Al terminar la cita, y despedirme de Santiago, me devolví a la casa. Estuve solo, Juana se fue de viaje a Tokio, un trabajo poco común para sus gustos y manías, pero ella quería ahorrar un poco de dinero. La noche fue tan solitaria como para cualquier otra persona como yo, un viudo. Claro que superé la muerte de Teresa, pero no siento que me acompañe, tal vez me detestaba, no creo que su alma o espíritu prefiera acercarse a un hombre tan miserable como yo.

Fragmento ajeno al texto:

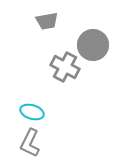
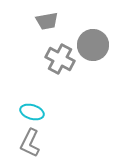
gray cross: moved 5 px left, 8 px up
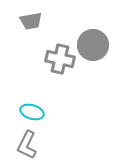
gray trapezoid: moved 16 px left
gray cross: rotated 16 degrees counterclockwise
gray L-shape: moved 3 px left, 2 px down
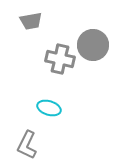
cyan ellipse: moved 17 px right, 4 px up
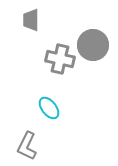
gray trapezoid: moved 1 px up; rotated 100 degrees clockwise
cyan ellipse: rotated 35 degrees clockwise
gray L-shape: moved 1 px down
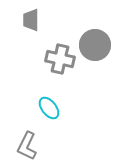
gray circle: moved 2 px right
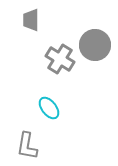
gray cross: rotated 20 degrees clockwise
gray L-shape: rotated 16 degrees counterclockwise
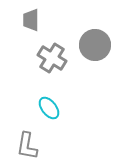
gray cross: moved 8 px left, 1 px up
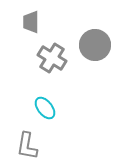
gray trapezoid: moved 2 px down
cyan ellipse: moved 4 px left
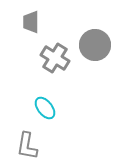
gray cross: moved 3 px right
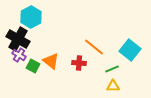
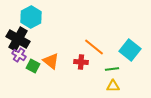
red cross: moved 2 px right, 1 px up
green line: rotated 16 degrees clockwise
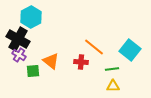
green square: moved 5 px down; rotated 32 degrees counterclockwise
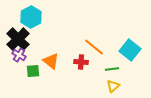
black cross: rotated 15 degrees clockwise
yellow triangle: rotated 40 degrees counterclockwise
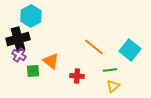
cyan hexagon: moved 1 px up
black cross: rotated 30 degrees clockwise
red cross: moved 4 px left, 14 px down
green line: moved 2 px left, 1 px down
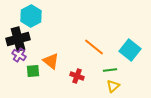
red cross: rotated 16 degrees clockwise
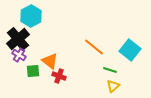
black cross: rotated 25 degrees counterclockwise
orange triangle: moved 1 px left
green line: rotated 24 degrees clockwise
red cross: moved 18 px left
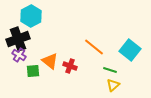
black cross: rotated 20 degrees clockwise
red cross: moved 11 px right, 10 px up
yellow triangle: moved 1 px up
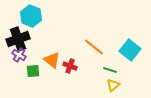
cyan hexagon: rotated 10 degrees counterclockwise
orange triangle: moved 2 px right, 1 px up
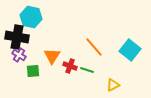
cyan hexagon: moved 1 px down; rotated 10 degrees counterclockwise
black cross: moved 1 px left, 2 px up; rotated 30 degrees clockwise
orange line: rotated 10 degrees clockwise
orange triangle: moved 4 px up; rotated 24 degrees clockwise
green line: moved 23 px left
yellow triangle: rotated 16 degrees clockwise
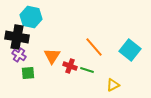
green square: moved 5 px left, 2 px down
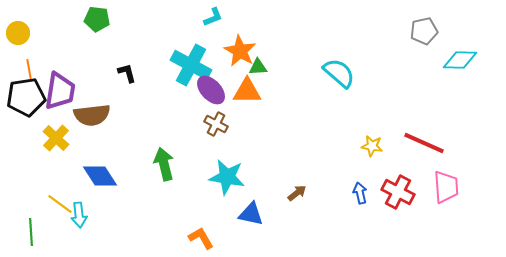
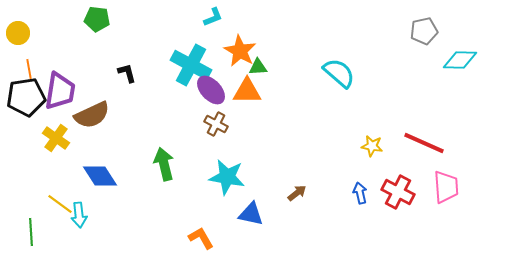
brown semicircle: rotated 18 degrees counterclockwise
yellow cross: rotated 8 degrees counterclockwise
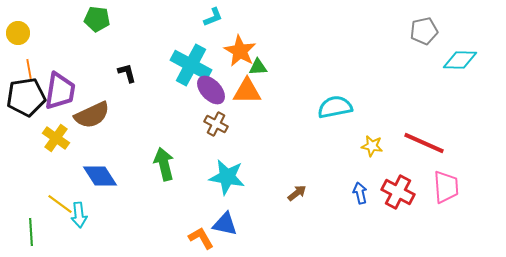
cyan semicircle: moved 4 px left, 34 px down; rotated 52 degrees counterclockwise
blue triangle: moved 26 px left, 10 px down
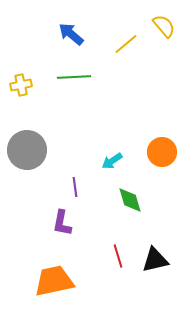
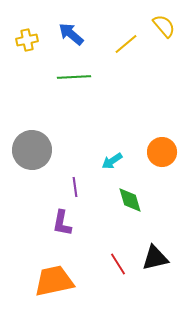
yellow cross: moved 6 px right, 45 px up
gray circle: moved 5 px right
red line: moved 8 px down; rotated 15 degrees counterclockwise
black triangle: moved 2 px up
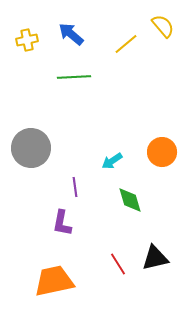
yellow semicircle: moved 1 px left
gray circle: moved 1 px left, 2 px up
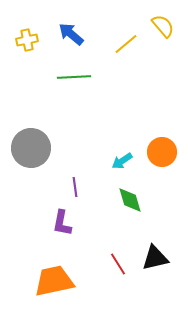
cyan arrow: moved 10 px right
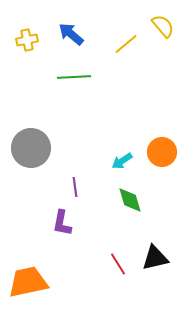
orange trapezoid: moved 26 px left, 1 px down
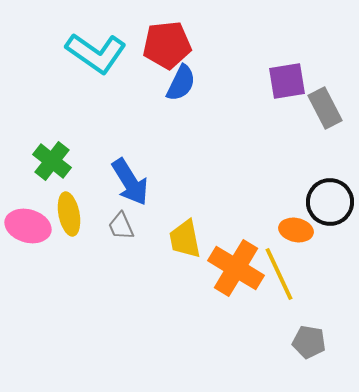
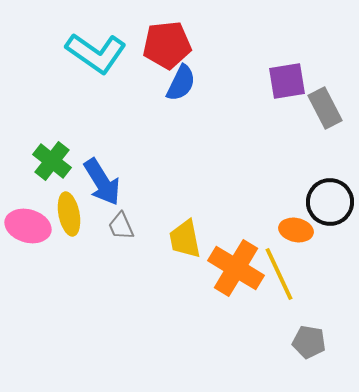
blue arrow: moved 28 px left
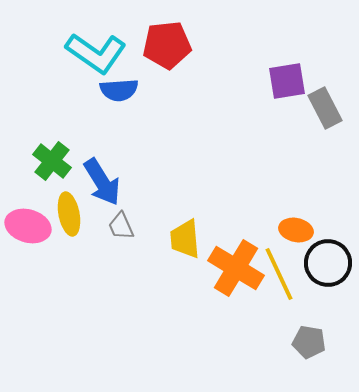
blue semicircle: moved 62 px left, 7 px down; rotated 60 degrees clockwise
black circle: moved 2 px left, 61 px down
yellow trapezoid: rotated 6 degrees clockwise
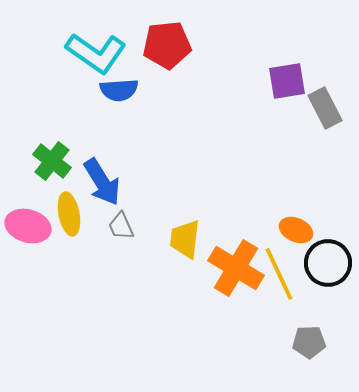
orange ellipse: rotated 12 degrees clockwise
yellow trapezoid: rotated 12 degrees clockwise
gray pentagon: rotated 12 degrees counterclockwise
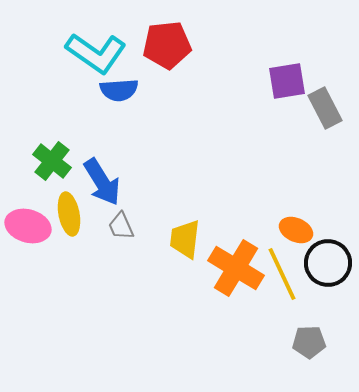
yellow line: moved 3 px right
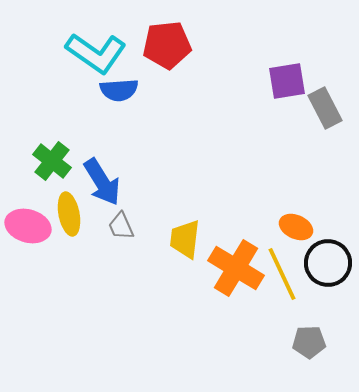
orange ellipse: moved 3 px up
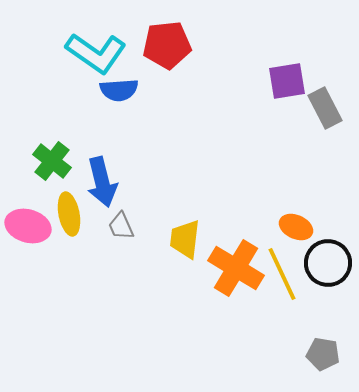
blue arrow: rotated 18 degrees clockwise
gray pentagon: moved 14 px right, 12 px down; rotated 12 degrees clockwise
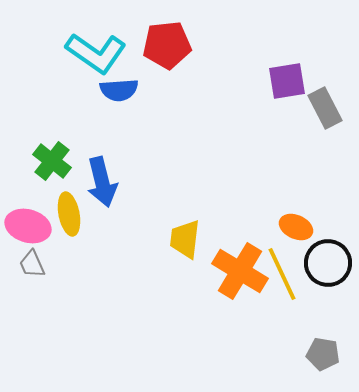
gray trapezoid: moved 89 px left, 38 px down
orange cross: moved 4 px right, 3 px down
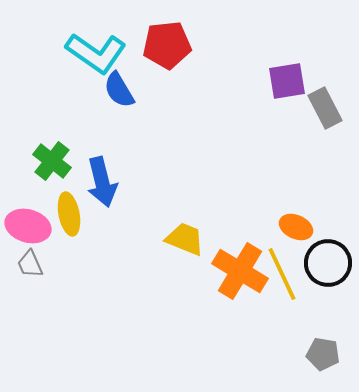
blue semicircle: rotated 63 degrees clockwise
yellow trapezoid: rotated 105 degrees clockwise
gray trapezoid: moved 2 px left
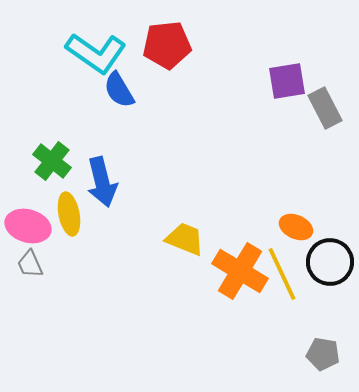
black circle: moved 2 px right, 1 px up
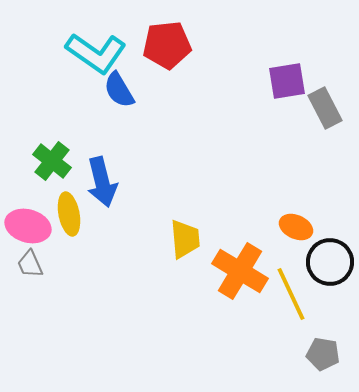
yellow trapezoid: rotated 63 degrees clockwise
yellow line: moved 9 px right, 20 px down
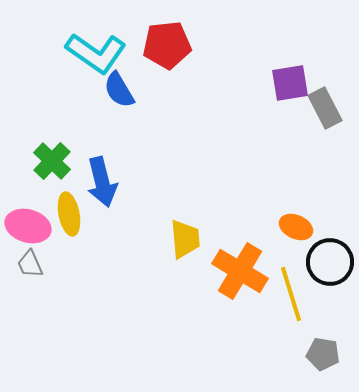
purple square: moved 3 px right, 2 px down
green cross: rotated 6 degrees clockwise
yellow line: rotated 8 degrees clockwise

Por un lado, reflexiono lo siguiente: si bien es cierto que mi trabajo ya no es agobiante y, además, gano más plata, el dinero no da felicidad como dicen por ahí. Por otro lado, la muerte es una verdad dolorosa, en cierta manera, es egoísta, el no tener a esa persona al lado es lo que duele... el no poder haberlo salvado es lo que duele. ¿Cómo habrá reaccionado toda su familia? No lo sé. Espero descubrirlo en el cielo, si es que claro, puedo ver el pasado desde allí, o como tal si existe este destino final.